Un informe revela que la producción industrial cayó a niveles de hace más de una década y media. El dato expone un deterioro estructural que impacta en el empleo, los salarios y el futuro productivo del país.
La industria argentina atraviesa uno de sus momentos más críticos en décadas. Según un informe del Instituto Argentina Grande (IAG), el país produce hoy menos manufacturas que hace 15 años, retrocediendo a niveles comparables con los de principios de los 2000.
El dato no es solo estadístico: marca un quiebre estructural en el modelo productivo. Después de un ciclo de crecimiento que tuvo su punto máximo alrededor de 2011, la actividad industrial comenzó a estancarse y, desde 2018, ingresó en una fase de caída que aún no logra revertirse.
En términos concretos, la industria acumula una contracción del orden del 12% en los últimos quince años, reflejando un proceso prolongado de pérdida de capacidad productiva.

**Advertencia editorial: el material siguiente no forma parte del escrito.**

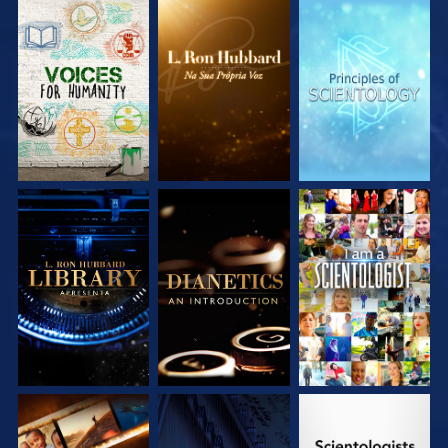
EXPLORE A SÉRIE
EXPLORE A SÉRIE
EXPLORE A SÉRIE
EXPLORE A SÉRIE
EXPLORE A SÉRIE
VEJA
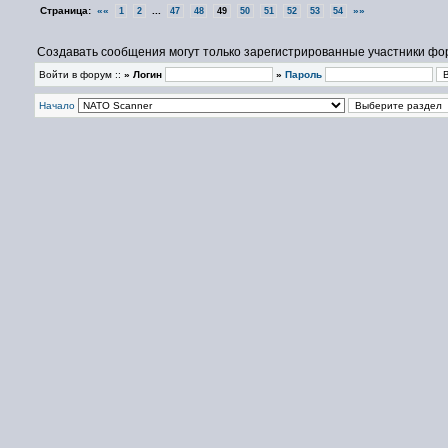
Страница:
««
...
»»
1
2
47
48
49
50
51
52
53
54
Создавать сообщения могут только зарегистрированные участники фо
Войти в форум ::
» Логин
»
Пароль
Начало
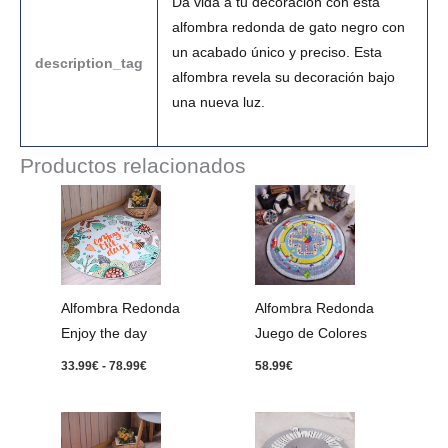
Da vida a tu decoración con esta
alfombra redonda de gato negro con
un acabado único y preciso. Esta
description_tag
alfombra revela su decoración bajo
una nueva luz.
Productos relacionados
Rango
de
precios:
desde
33.99€
hasta
78.99€
Alfombra Redonda
Alfombra Redonda
Enjoy the day
Juego de Colores
33.99
€
-
78.99
€
58.99
€
Rango
de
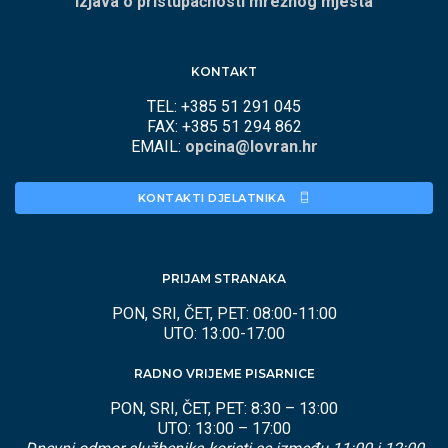
Izjava o pristupačnosti mrežnog mjesta
KONTAKT
TEL: +385 51 291 045
FAX: +385 51 294 862
EMAIL:
opcina@lovran.hr
KONTAKTI DJELATNIKA 
PRIJAM STRANAKA
PON, SRI, ČET, PET: 08:00-11:00
UTO: 13:00-17:00
RADNO VRIJEME PISARNICE
PON, SRI, ČET, PET: 8:30 – 13:00
UTO: 13:00 – 17:00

Menos producción, menos salario
Uno de los aspectos más preocupantes del informe es el impacto directo sobre los trabajadores. Históricamente, el crecimiento industrial estuvo asociado a mejoras en los salarios reales. Sin embargo, esa relación se quebró.
Hoy, con menor producción, los ingresos permanecen estancados y el poder adquisitivo muestra un deterioro sostenido.

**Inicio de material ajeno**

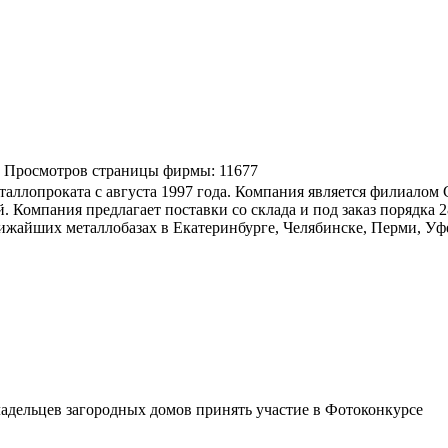
Просмотров страницы фирмы:
11677
аллопроката с августа 1997 года. Компания является филиало
 Компания предлагает поставки со склада и под заказ порядка 
лижайших металлобазах в Екатеринбурге, Челябинске, Перми, Уф
дельцев загородных домов принять участие в Фотоконкурсе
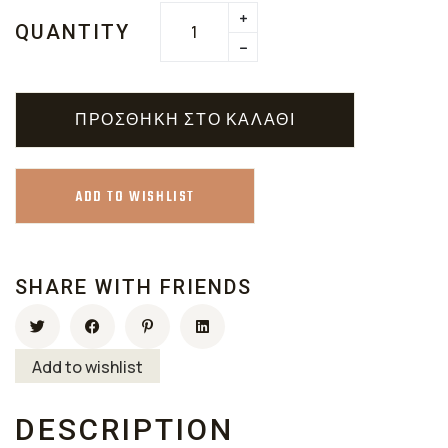
QUANTITY
ΠΡΟΣΘΉΚΗ ΣΤΟ ΚΑΛΆΘΙ
ADD TO WISHLIST
SHARE WITH FRIENDS
Add to wishlist
DESCRIPTION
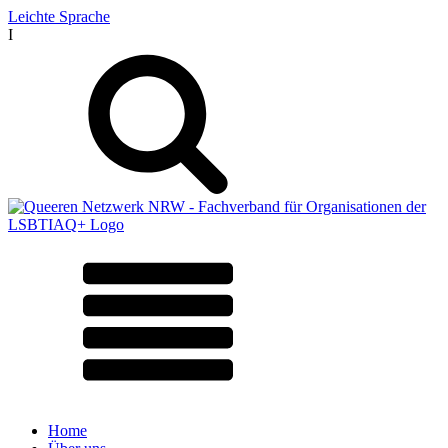
Leichte Sprache
I
Home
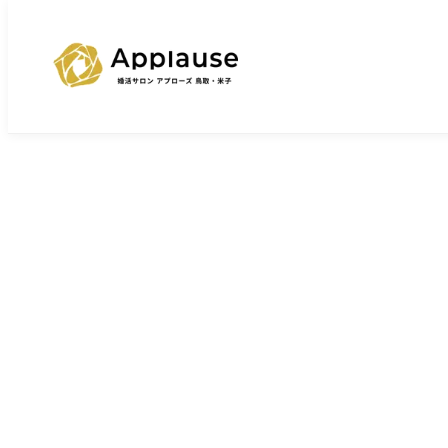
TOP
婚活ブログ一覧
【婚活中のすれ違いを防ぐ一番のコ
>
>
ブログ
【婚活中のす
2026/3/29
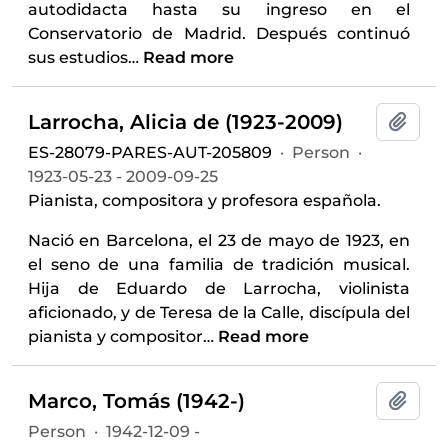
autodidacta hasta su ingreso en el
Conservatorio de Madrid. Después continuó
sus estudios
…
Read more
Larrocha, Alicia de (1923-2009)
Add t
ES-28079-PARES-AUT-205809
·
Person
·
1923-05-23 - 2009-09-25
Pianista, compositora y profesora española.
Nació en Barcelona, el 23 de mayo de 1923, en
el seno de una familia de tradición musical.
Hija de Eduardo de Larrocha, violinista
aficionado, y de Teresa de la Calle, discípula del
pianista y compositor
…
Read more
Marco, Tomás (1942-)
Add t
Person
·
1942-12-09 -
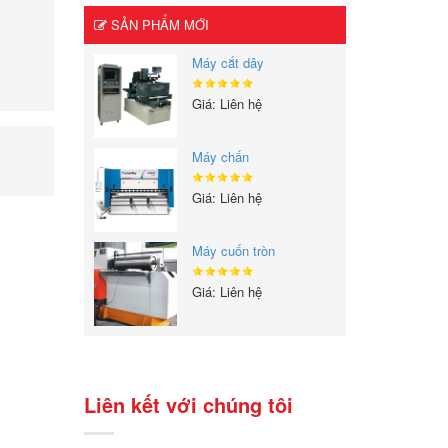
SẢN PHẨM MỚI
Máy cắt dây
Giá: Liên hệ
Máy chấn
Giá: Liên hệ
Máy cuốn tròn
Giá: Liên hệ
Liên kết với chúng tôi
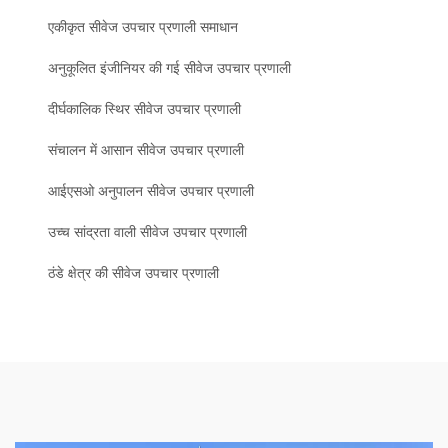
एकीकृत सीवेज उपचार प्रणाली समाधान
अनुकूलित इंजीनियर की गई सीवेज उपचार प्रणाली
दीर्घकालिक स्थिर सीवेज उपचार प्रणाली
संचालन में आसान सीवेज उपचार प्रणाली
आईएसओ अनुपालन सीवेज उपचार प्रणाली
उच्च सांद्रता वाली सीवेज उपचार प्रणाली
ठंडे क्षेत्र की सीवेज उपचार प्रणाली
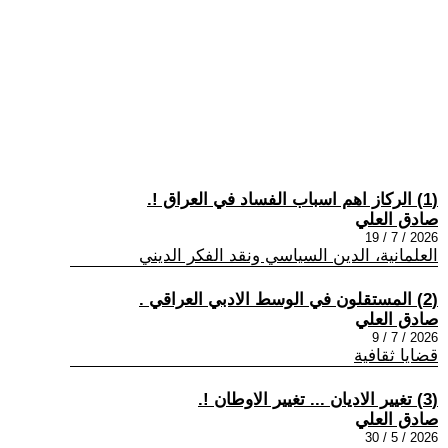
(1) الركاز اهم اسباب الفساد في العراق !.
صادق العلي
2026 / 7 / 19
العلمانية، الدين السياسي ونقد الفكر الديني
(2) المستقلون في الوسط الادبي العراقي .
صادق العلي
2026 / 7 / 9
قضايا ثقافية
(3) تغيير الاديان ... تغيير الاوطان !.
صادق العلي
2026 / 5 / 30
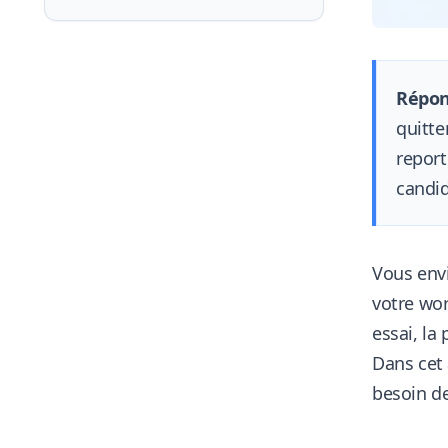
Répon
quitte
report
candid
Vous envi
votre wor
essai, la
Dans cet 
besoin de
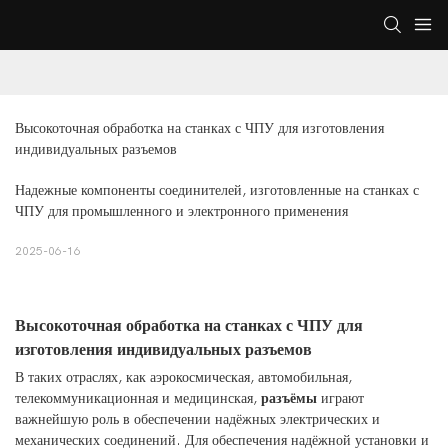
Высокоточная обработка на станках с ЧПУ для изготовления 
индивидуальных разъемов
Надежные компоненты соединителей, изготовленные на станках с
ЧПУ для промышленного и электронного применения
2025-06-16
Высокоточная обработка на станках с ЧПУ для
изготовления индивидуальных разъемов
В таких отраслях, как аэрокосмическая, автомобильная,
телекоммуникационная и медицинская,
разъёмы
играют
важнейшую роль в обеспечении надёжных электрических и
механических соединений. Для обеспечения надёжной установки и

El fenómeno no es aislado. Se da en un contexto donde la industria opera con altos niveles de capacidad ociosa: a comienzos de 2026, apenas el 53,6% de la capacidad instalada estaba en uso, lo que implica que casi la mitad del aparato productivo está paralizado.
Sectores clave como el textil, la metalmecánica y la industria automotriz figuran entre los más golpeados, con niveles de actividad muy por debajo de su potencial.
Un modelo en discusión
El retroceso industrial no puede explicarse por un solo factor. Se trata de una combinación de variables que se fueron acumulando en el tiempo: crisis recurrentes, falta de financiamiento, problemas estructurales de competitividad y cambios en el modelo económico.
En el escenario actual, la apertura de importaciones, la caída del consumo interno y el ajuste fiscal profundizan la crisis en muchos sectores. Incluso referentes industriales advierten que algunas empresas no lograrán sobrevivir a este proceso de transformación.
Casos recientes, como cierres de fábricas y despidos masivos, reflejan que la crisis ya no es potencial, sino concreta.
Al mismo tiempo, el gobierno impulsa un cambio de matriz productiva con mayor peso en sectores como la minería y las exportaciones primarias, lo que abre un debate sobre el lugar que ocupará la industria en el futuro económico del país.
Un problema estructural, no coyuntural
El dato de que Argentina produce menos que hace 15 años no es solo una foto del presente: es la evidencia de un proceso de desindustrialización progresiva.
La pérdida de volumen productivo implica también pérdida de empleo calificado, menor generación de valor agregado y mayor dependencia de sectores primarios o de servicios.
En otras palabras, no se trata solo de cuánto produce la industria, sino de qué tipo de país se está configurando.
Cuando una economía deja de producir, empieza a depender. Y cuando depende, pierde margen de decisión.
La industria no es solo un sector más: es el corazón del desarrollo, del trabajo y de la movilidad social.
Si hoy produce menos que hace 15 años, la pregunta no es solo qué pasó… sino hacia dónde está yendo la Argentina.